**What the task requires**.
Please repeat the lines below exactly. Begin with the line containing "início de dezembro- apresentações" and go on through the line containing "Hip Hop do Alto Tietê: A Semana do Hip Hop. O".

**Data**.
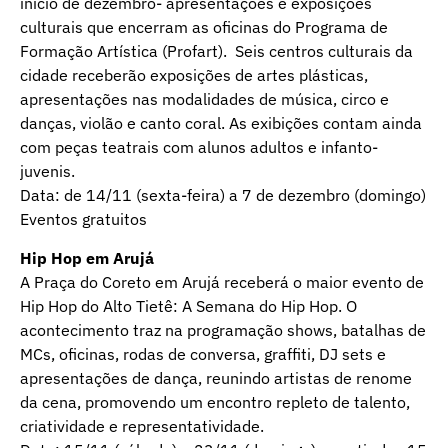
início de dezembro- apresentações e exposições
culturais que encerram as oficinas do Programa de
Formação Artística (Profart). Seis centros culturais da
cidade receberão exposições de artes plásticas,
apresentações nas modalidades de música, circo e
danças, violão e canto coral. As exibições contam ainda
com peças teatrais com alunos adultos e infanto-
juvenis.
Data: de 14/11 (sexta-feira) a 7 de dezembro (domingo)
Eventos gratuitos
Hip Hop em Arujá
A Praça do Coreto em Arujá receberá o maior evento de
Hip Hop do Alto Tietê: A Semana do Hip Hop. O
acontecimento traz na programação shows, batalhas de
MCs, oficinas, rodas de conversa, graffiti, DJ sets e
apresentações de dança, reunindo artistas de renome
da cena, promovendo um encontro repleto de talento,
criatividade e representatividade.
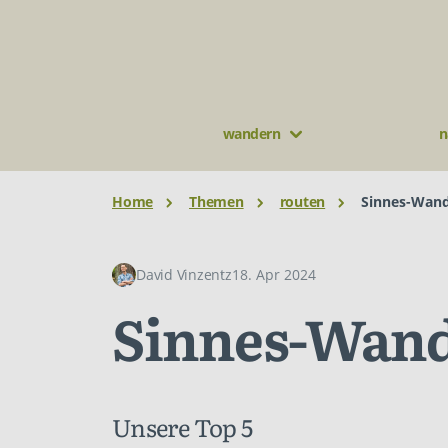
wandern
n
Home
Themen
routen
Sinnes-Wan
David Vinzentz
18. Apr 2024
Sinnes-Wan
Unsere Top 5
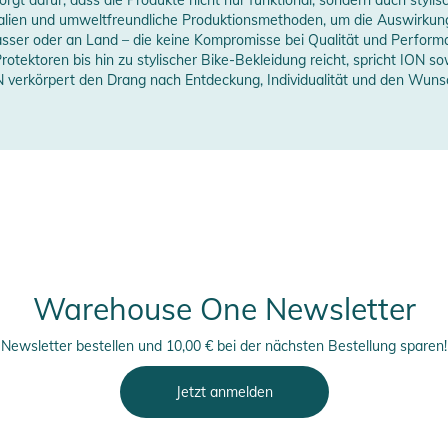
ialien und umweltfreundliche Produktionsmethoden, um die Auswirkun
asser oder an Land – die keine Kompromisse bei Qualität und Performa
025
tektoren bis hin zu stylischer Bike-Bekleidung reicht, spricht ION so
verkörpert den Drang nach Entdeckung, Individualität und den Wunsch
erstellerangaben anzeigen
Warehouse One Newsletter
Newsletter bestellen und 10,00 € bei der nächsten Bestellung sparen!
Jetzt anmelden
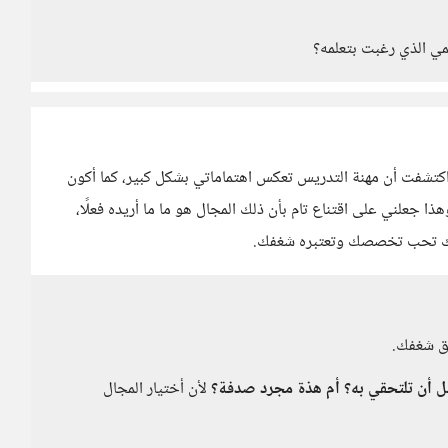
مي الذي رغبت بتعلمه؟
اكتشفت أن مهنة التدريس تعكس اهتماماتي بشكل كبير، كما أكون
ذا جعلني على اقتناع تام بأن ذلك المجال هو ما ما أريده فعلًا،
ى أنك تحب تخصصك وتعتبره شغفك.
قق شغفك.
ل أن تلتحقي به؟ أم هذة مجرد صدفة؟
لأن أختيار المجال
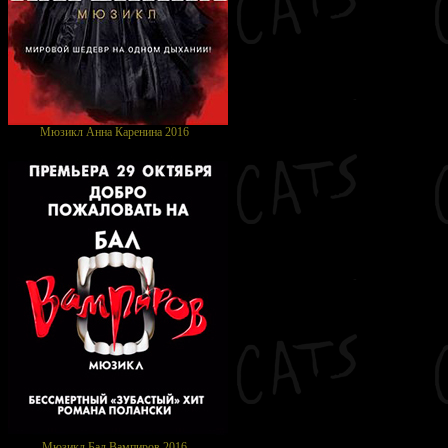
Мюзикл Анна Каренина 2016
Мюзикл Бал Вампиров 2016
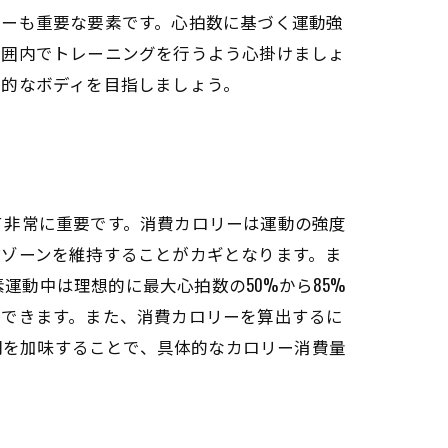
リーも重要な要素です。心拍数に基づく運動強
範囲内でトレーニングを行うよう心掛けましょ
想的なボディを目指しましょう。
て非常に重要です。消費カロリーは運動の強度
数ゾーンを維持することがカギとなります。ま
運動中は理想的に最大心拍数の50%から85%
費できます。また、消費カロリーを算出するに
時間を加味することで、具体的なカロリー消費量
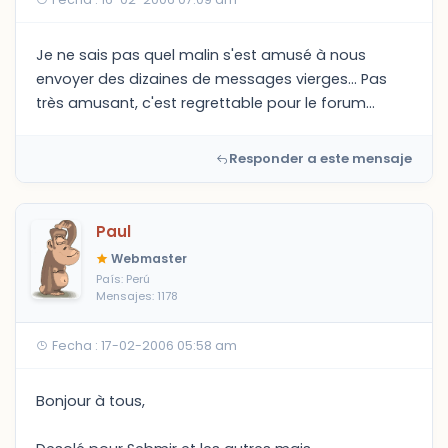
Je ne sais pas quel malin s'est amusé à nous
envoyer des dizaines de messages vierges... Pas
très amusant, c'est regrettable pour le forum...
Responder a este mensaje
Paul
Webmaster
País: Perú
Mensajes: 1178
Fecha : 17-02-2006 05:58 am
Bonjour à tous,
==
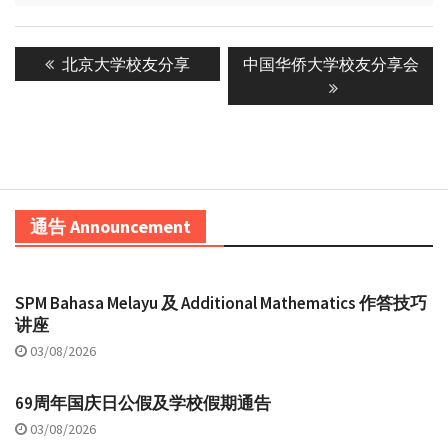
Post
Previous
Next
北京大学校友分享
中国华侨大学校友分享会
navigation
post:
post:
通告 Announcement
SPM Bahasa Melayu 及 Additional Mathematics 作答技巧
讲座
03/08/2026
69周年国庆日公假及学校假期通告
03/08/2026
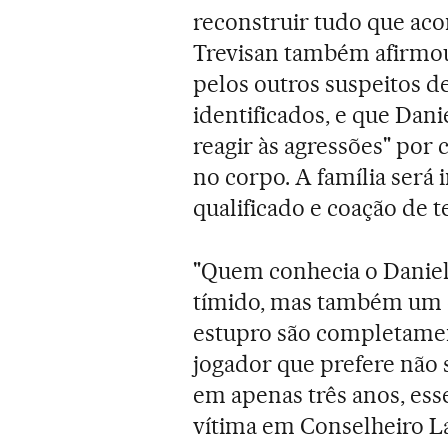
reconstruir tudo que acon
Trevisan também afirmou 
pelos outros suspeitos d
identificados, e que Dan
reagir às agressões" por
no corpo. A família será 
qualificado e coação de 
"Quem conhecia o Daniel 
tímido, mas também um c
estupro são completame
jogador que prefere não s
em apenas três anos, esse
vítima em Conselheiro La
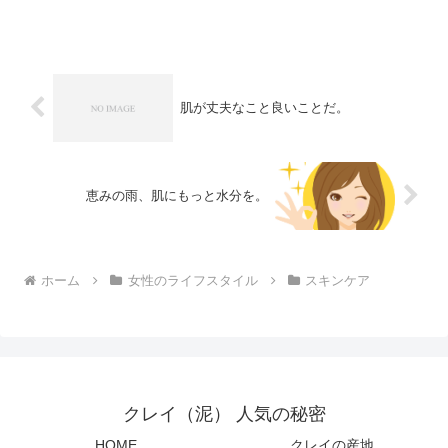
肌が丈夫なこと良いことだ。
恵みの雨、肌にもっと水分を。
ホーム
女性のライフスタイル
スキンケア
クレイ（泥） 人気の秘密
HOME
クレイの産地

**The completed task**.
início de dezembro- apresentações e exposições
culturais que encerram as oficinas do Programa de
Formação Artística (Profart). Seis centros culturais da
cidade receberão exposições de artes plásticas,
apresentações nas modalidades de música, circo e
danças, violão e canto coral. As exibições contam ainda
com peças teatrais com alunos adultos e infanto-
juvenis.
Data: de 14/11 (sexta-feira) a 7 de dezembro (domingo)
Eventos gratuitos
Hip Hop em Arujá
A Praça do Coreto em Arujá receberá o maior evento de
Hip Hop do Alto Tietê: A Semana do Hip Hop. O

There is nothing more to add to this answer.